Las Provincias

Apuesta urbana

El diseño convence, aunque el principal argumento de venta es el espacio y el precio.
El diseño convence, aunque el principal argumento de venta es el espacio y el precio.
  • Ford amplía su gama con un nuevo KA de cinco puertas dedicado a la ciudad y que tiene en su precio atractivo el mejor argumento para su compra

  • FORD KA+ ULTIMATE

Uno de los recién llegados es el nuevo Ford Ka Plus, un automóvil de cinco puertas, 3, 7 metros, buen espacio interior y un precio más que interesante de poco menos de 9.000 euros. Por fuera es un coche que no disgusta, con una parrilla frontal similar a la de otros modelos de la marca y un diseño sin estridencias.

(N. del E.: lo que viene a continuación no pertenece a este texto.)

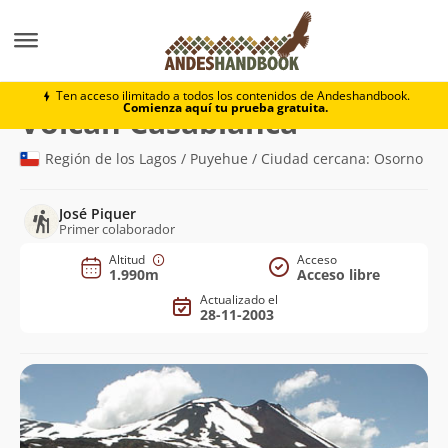
Montaña
Volcán Casablanca
Ten acceso ilimitado a todos los contenidos de Andeshandbook.
Comienza aquí tu prueba gratuita.
(1.990m)
Volcán Casablanca
Región de los Lagos / Puyehue / Ciudad cercana: Osorno
José Piquer
Primer colaborador
Altitud
Acceso
1.990m
Acceso libre
Actualizado el
28-11-2003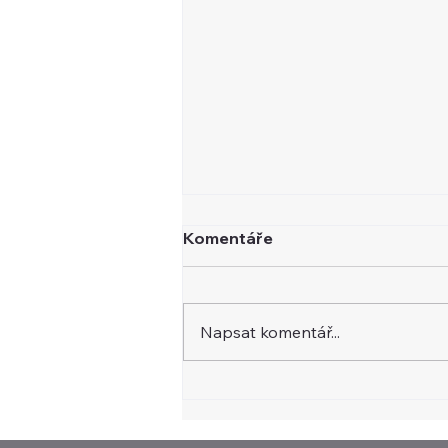
Komentáře
Napsat komentář...
Newsletter 4. 8. 2026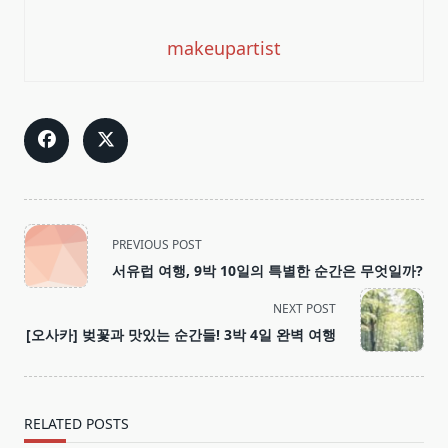
makeupartist
<span
PREVIOUS POST
class="nav-
서유럽 여행, 9박 10일의 특별한 순간은 무엇일까?
subtitle
screen-
NEXT POST
reader-
[오사카] 벚꽃과 맛있는 순간들! 3박 4일 완벽 여행
text">Page</span>
RELATED POSTS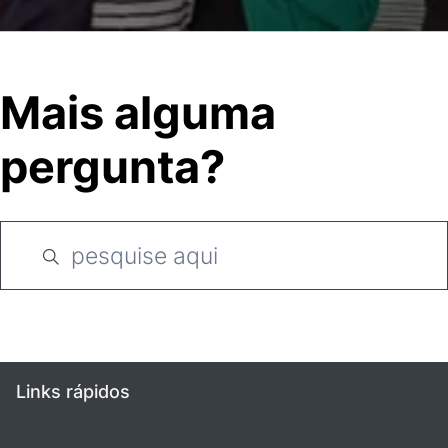
Mais alguma
pergunta?
Links rápidos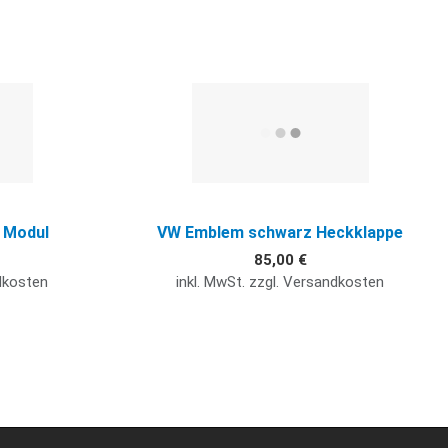
Quick View
Q
 Modul
VW Emblem schwarz Heckklappe
85,00 €
ndkosten
inkl. MwSt. zzgl. Versandkosten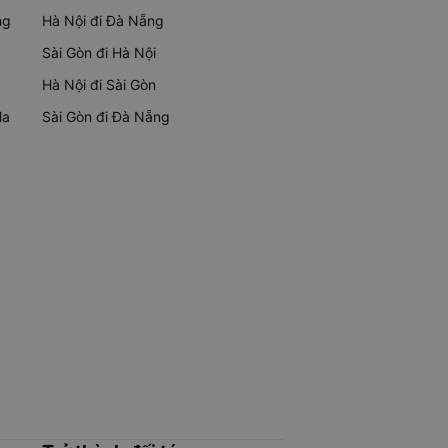
ng
Hà Nội đi Đà Nẵng
Sài Gòn đi Hà Nội
Hà Nội đi Sài Gòn
Ma
Sài Gòn đi Đà Nẵng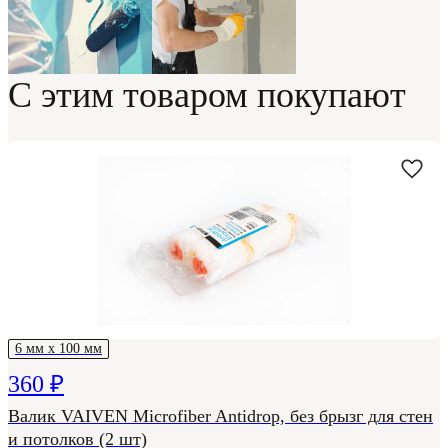
С этим товаром покупают
6 мм х 100 мм
360 ₽
Валик VAIVEN Microfiber Antidrop, без брызг для стен
и потолков (2 шт)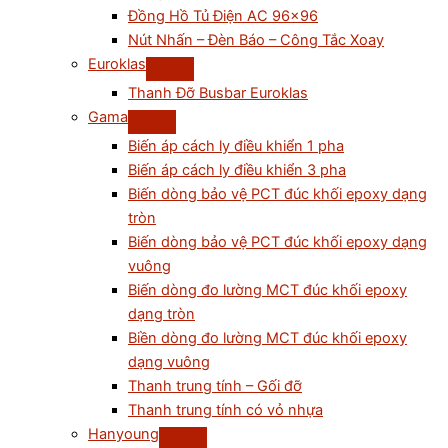
Đồng Hồ Tủ Điện AC 96×96
Nút Nhấn – Đèn Báo – Công Tắc Xoay
Euroklas
Thanh Đỡ Busbar Euroklas
Gama
Biến áp cách ly điều khiển 1 pha
Biến áp cách ly điều khiển 3 pha
Biến dòng bảo vệ PCT đúc khối epoxy dạng
tròn
Biến dòng bảo vệ PCT đúc khối epoxy dạng
vuông
Biến dòng đo lường MCT đúc khối epoxy
dạng tròn
Biền dòng đo lường MCT đúc khối epoxy
dạng vuông
Thanh trung tính – Gối đỡ
Thanh trung tính có vỏ nhựa
Hanyoung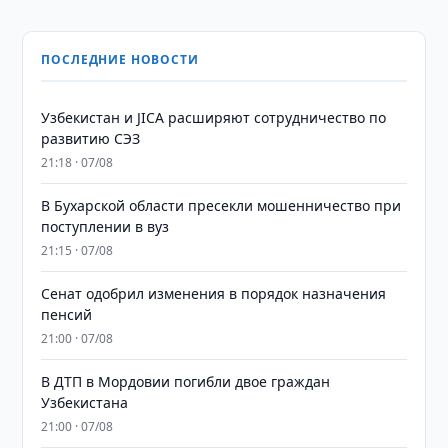
ПОСЛЕДНИЕ НОВОСТИ
Узбекистан и JICA расширяют сотрудничество по
развитию СЭЗ
21:18 · 07/08
В Бухарской области пресекли мошенничество при
поступлении в вуз
21:15 · 07/08
Сенат одобрил изменения в порядок назначения
пенсий
21:00 · 07/08
В ДТП в Мордовии погибли двое граждан
Узбекистана
21:00 · 07/08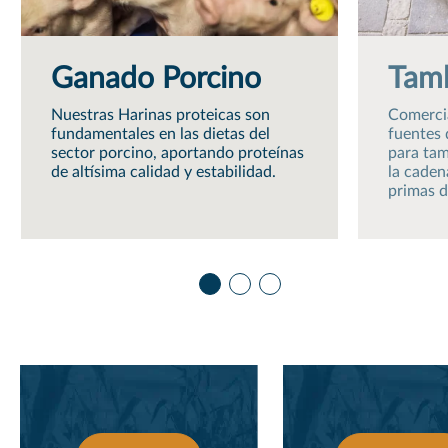
Ganado Porcino
Tamb
Nuestras Harinas proteicas son
Comercia
fundamentales en las dietas del
fuentes 
sector porcino, aportando proteínas
para tam
de altísima calidad y estabilidad.
la caden
primas d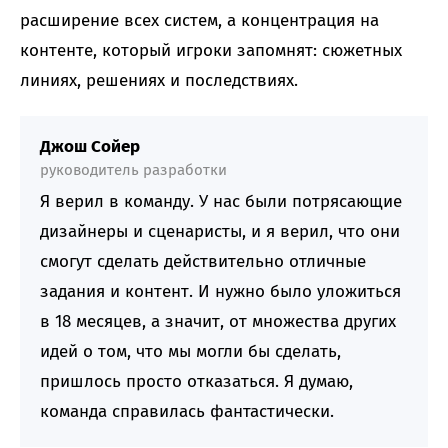
расширение всех систем, а концентрация на
контенте, который игроки запомнят: сюжетных
линиях, решениях и последствиях.
Джош Сойер
руководитель разработки
Я верил в команду. У нас были потрясающие
дизайнеры и сценаристы, и я верил, что они
смогут сделать действительно отличные
задания и контент. И нужно было уложиться
в 18 месяцев, а значит, от множества других
идей о том, что мы могли бы сделать,
пришлось просто отказаться. Я думаю,
команда справилась фантастически.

La carrocería está algo alta respecto al suelo, lo que viene bien para no rozar los bordillos cuando aparcamos, y el maletero es amplio para su tamaño, con 270 litros, aunque sólo se puede abrir con la llave.

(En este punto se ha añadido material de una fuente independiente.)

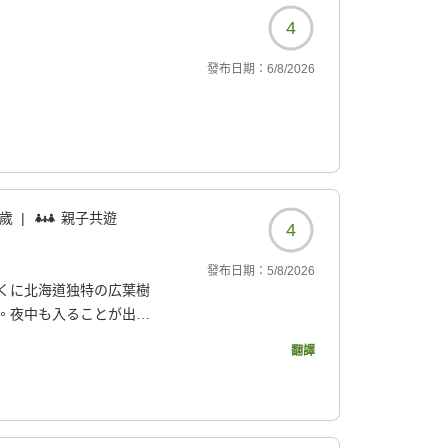
4
發布日期：
6/8/2026
 歲
|
親子共遊
4
發布日期：
5/8/2026
くに北海道独特の広葉樹
。夜中も入ることが出来
翻譯
092?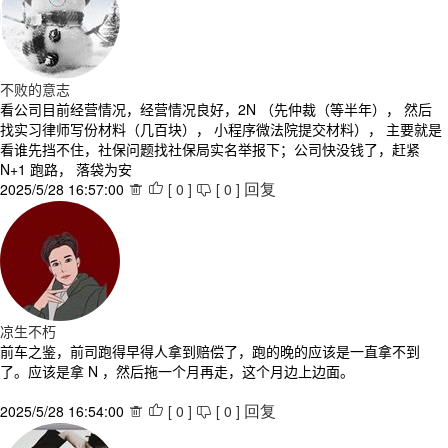
不败的意志
看公司目前经营情况，经营情况良好，2N （先仲裁（等半年）， 然后
找实习律师写份材料（几百块）， 小程序微法院提交材料）， 主要就是
看谁先挡不住，社保问题找社保局实名举报下；公司快没钱了，赶紧
N+1 跑路， 落袋为安
2025/5/28 16:57:00
[
0
]
[
0
]



回复
凉生不朽
前车之鉴，前司跑得早得人拿到赔偿了，跑的晚的应该是一直拿不到
了。应该是拿 N ，然后拖一个月再走，这个月边上边面。
2025/5/28 16:54:00
[
0
]
[
0
]



回复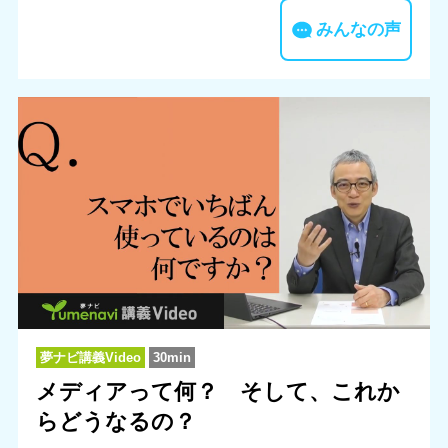
みんなの声
夢ナビ講義Video
30min
メディアって何？ そして、これか
らどうなるの？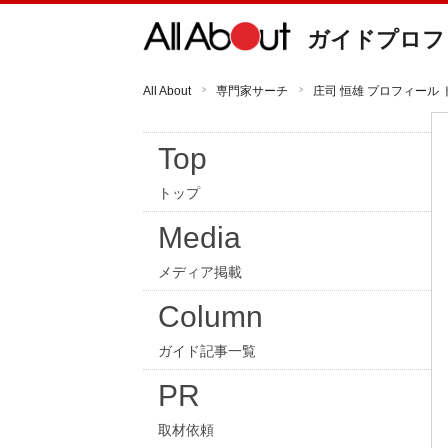
ガイドプロフ
All About
専門家サーチ
庄司 恒雄 プロフィール 
Top
トップ
Media
メディア掲載
Column
ガイド記事一覧
PR
取材依頼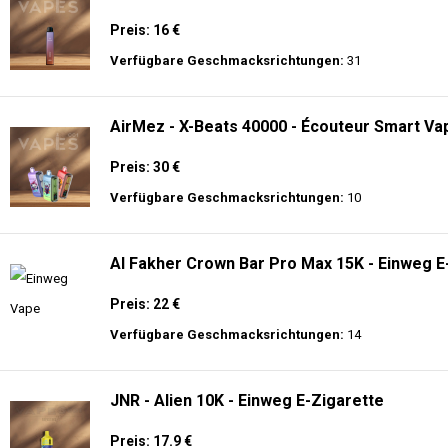
Preis: 16 €
Verfügbare Geschmacksrichtungen:
31
AirMez - X-Beats 40000 - Écouteur Smart Vap
Preis: 30 €
Verfügbare Geschmacksrichtungen:
10
Al Fakher Crown Bar Pro Max 15K - Einweg E
Preis: 22 €
Verfügbare Geschmacksrichtungen:
14
JNR - Alien 10K - Einweg E-Zigarette
Preis: 17.9 €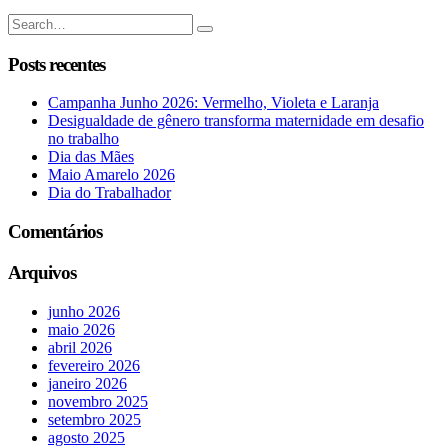
Posts recentes
Campanha Junho 2026: Vermelho, Violeta e Laranja
Desigualdade de gênero transforma maternidade em desafio
no trabalho
Dia das Mães
Maio Amarelo 2026
Dia do Trabalhador
Comentários
Arquivos
junho 2026
maio 2026
abril 2026
fevereiro 2026
janeiro 2026
novembro 2025
setembro 2025
agosto 2025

Por dentro este utilitario americano sigue con un concepto básico, como corresponde a su precio. Los asientos son sencillos y no sujetan demasiado, el volante de cuero es similar al del Fiesta y el interior apuesta por rasgos ya conocidos, aunque con un estilo veterano. Nos gusta mucho el climatizador, que facilita el uso incluso en marcha. En cambio, la pantalla multimedia parece de juguete comparadas con los sistemas actuales, y nos recuerda a aquéllos Nokia de antaño, con sólo dos colores, lejana al conductor y grafías muy clásicas. Aunque Ford utiliza la conectividad SYNC 2 con órdenes vocales, está claro que el equipo necesita una renovación. Este renovado Ka tampoco destaca en seguridad activa, y no incorpora elementos que sí tienen otros rivales, como el aviso de frenada de emergencia, incluso los retrovisores son algo pequeños.

Carácter competitivo

Esto no suele importar a los que compran un coche buscando el mejor precio. Ofrece dos motores, y estamos a los mandos del más potente. Funciona correctamente, pero resulta muy lento. No despierta en ningún momento y hay que pisar el acelerador a fondo para obtener una respuesta más ágil. Esto perjudica en las incorporaciones y en ciudad, por lo que tendremos que tomarnos las cosas con calma. A su favor, no consume mucho, aunque sí más que un diesel -en nuestra prueba ha rondado los seis litros- y no hace apenas ruido.

El Ka se mueve por ciudad y se aparca con gran facilidad, y, aunque no hay cámara trasera, los sensores nos permiten aproximarnos a otros coches sin llegar a tocar con el paragolpes que, como ya es habitual, es un de una pieza y no tiene protecciones.

El equipamiento interior se completa con conexión USB y algunos detalles más, a los que se suman las mencionadas llantas. En resumen, un buen coche por un buen precio, pero, ahora que las compañías coreanas han dado un paso adelante, y las marcas europeas apuestan por modelos 'chic', sorprende que Ford tenga en el precio su mejor reclamo. Ojalá el modelo se venda como la marca espera, cualidades no le faltan, aunque también tiene carencias tecnológicas, y quizá un Ford Fiesta básico o uno de ocasión puedan ser compras a tener en cuenta.